On Tue, Sep 18, 2001 at 11:08:22PM -0700, Justin Erenkrantz wrote:
> FWIW, in my tests on the Solaris 8/MP box, worker MPM is close enough
> to prefork where you can call it a dead heat.
>
> Flood results are at:
>
> http://www.apache.org/~jerenkrantz/mpm-flood-relative.tar.bz2
I compiled this data into a nifty little graph (a histogram):
http://www.clove.org/~aaron/workers_comp.png
Details (from what Justin told me):
225000 hits, 25 simultaneous clients, 9 URLs/hits per keepalive request
prefork-relative - prefork MPM with default config
-- total avg. 1037.703 r/s
worker-relative - worker MPM with 3 children, 35 threads each
-- total avg. 1050.023 r/s
worker-relative-one - worker MPM with 1 child, 35 threads
-- total avg. 1035.983 r/s
Observation:
Don't be deceived by this graph, the overall requests/second are almost
identical. I deliberately zoomed in to this vertical range in the graph
to make an observation. You'll notice that the single-child worker
starts out the slowest, and after about 20 seconds later (really 20,000
requests, only ~1/9th of which were new socket connections due to the
keepalive setting) it catches up to the 3-child version of worker. This
is probably due to the fact that the LWP creation agent (the one Justin
and I talked about so tirelessly in that awful setconcurrency() thread)
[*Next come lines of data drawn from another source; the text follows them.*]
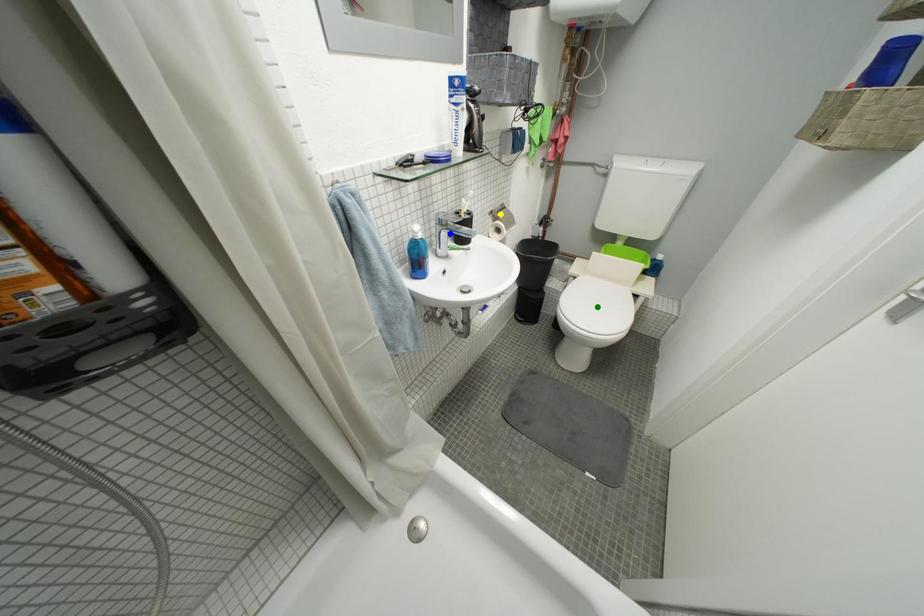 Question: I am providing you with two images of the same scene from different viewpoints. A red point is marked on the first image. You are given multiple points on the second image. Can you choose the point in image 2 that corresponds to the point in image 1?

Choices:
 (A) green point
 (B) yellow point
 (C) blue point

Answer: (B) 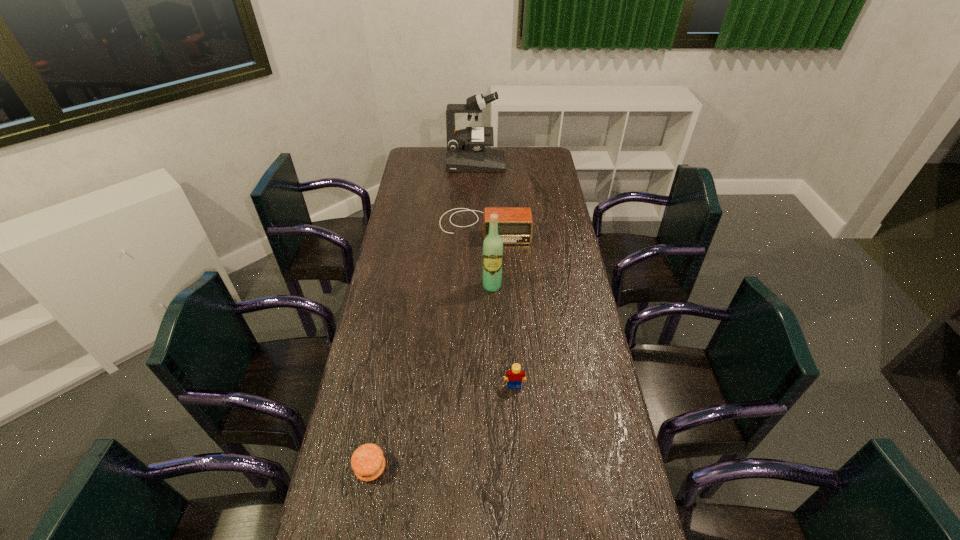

hasn't yet created enough LWPs to get scheduled on the second CPU. It
has yet to be seen if this "ramp-up" is more dramatic or is negligible
on larger MP machines.
General Questions:
- Child processes may have threads running across multiple CPUs. They
each share memory between processes, and even more significantly
between threads in the same process. Given this scenario and my relative
naivete' with SMP architectures, how worried should we be about cache
invalidation for these hevily accesses regions of shared memory? We
don't want to end up in a scenario where the threads of a single
process are spread across multiple CPUs, and those CPUs go around
invalidating each other's caches when they update this shared memory
space. I'm thinking that the best way to avoid this is to hope that
the kernel is smart enough to keep threads together on the same CPU
if possible, and by purposefully keeping the number of child processes
at a multiple of the number of CPUs in the system. Is this even close
to a valid argument?
- Justin mentioned that he observed much higher load on the worker tests
compared to the prefork tests. Something on the order of ~8 for the
worker case, and ~3-4 for prefork was discussed. Can someone explain
to us why this might be happening? It obviously didn't impact
performance negatively, since the worker performed slightly better.
-aaron